Independent Security Evaluators (ISE), a security consulting firm that claims it was first to develop a tool that could extract keys from WiFi networks simply by eavesdropping on the network, has now purportedly discovered a serious iPhone flaw that could allow complete control of the device via a malicious Web page.
The flaw would allow outside influences to gain complete control of the iPhone by tricking the user into visiting a malicious page, which in turn can trigger the device to send personal data over a WiFi connection to another computer. The flaw can apparently be used to access any data on the phone and/or invoke functions like dialing phone numbers. A video demonstration is here -- showing the iPhone connected to a malicious network with a spoofed Web page having data forcefully extracted, and a Mac OS X Terminal screen receiving the data.
A page dubbed "Exploiting the iPhone," established by the researchers, says that a member of the team, Dr. Charlie Miller, will be presenting the full details of discovering the vulnerability and creating the exploit at BlackHat on August 2nd. The page also says that there are three possible deliver vectors for the attack (apparently aside from simply tricking a user into following a malicious link):
- "An attacker controlled wireless access point: Because the iPhone learns access points by name (SSID), if a user ever gets near an attacker-controlled access point with the same name (and encryption type) as an access point previously trusted by the user, the iPhone will automatically use the malicious access point.

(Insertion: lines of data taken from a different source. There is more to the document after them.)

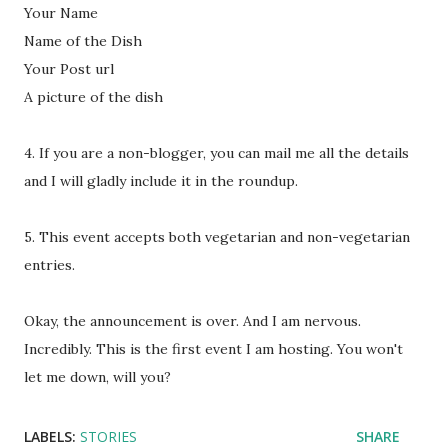
Your Name
Name of the Dish
Your Post url
A picture of the dish
4. If you are a non-blogger, you can mail me all the details
and I will gladly include it in the roundup.
5. This event accepts both vegetarian and non-vegetarian
entries.
Okay, the announcement is over. And I am nervous.
Incredibly. This is the first event I am hosting. You won't
let me down, will you?
LABELS:
STORIES
SHARE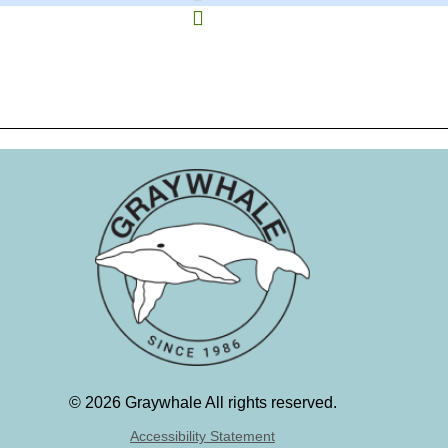
©
2026 Graywhale All rights reserved.
Accessibility Statement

This allows the attacker to add the exploit to any web page browsed by the user by replacing the requested page with a page containing the exploit.
- "A misconfigured forum website: If a web forum's software is not configured to prevent users from including potentially dangerous data in their posts, an attacker could cause the exploit to run in any iPhone browser that viewed the thread. (This would require some slight changes in our proof of concept exploit, however.)
- "A link delivered via e-mail or SMS: If an attacker can trick a user into opening a website that the attacker controls, the attacker can easily embed the exploit into the main page of the website."
Methods of mitigation include the obvious: Only visit sites you trust, only use WiFi networks you trust, Don't open Web links from emails.
With regard to WiFi networks it would appear that one potential problem is that Apple does not provide the option to not automatically join networks that are "trusted." As aforementioned, by matching the name of a network already trusted by the iPhone, an attacker could "trick" the iPhone into joining without a confirmation prompt. Currently, there is not an option to turn off automatic joining of wireless networks other than simply turning off WiFi altogether from the Settings application.
Interestingly, the researchers say that the vulnerability is also present in both the Mac and Windows versions of Safari.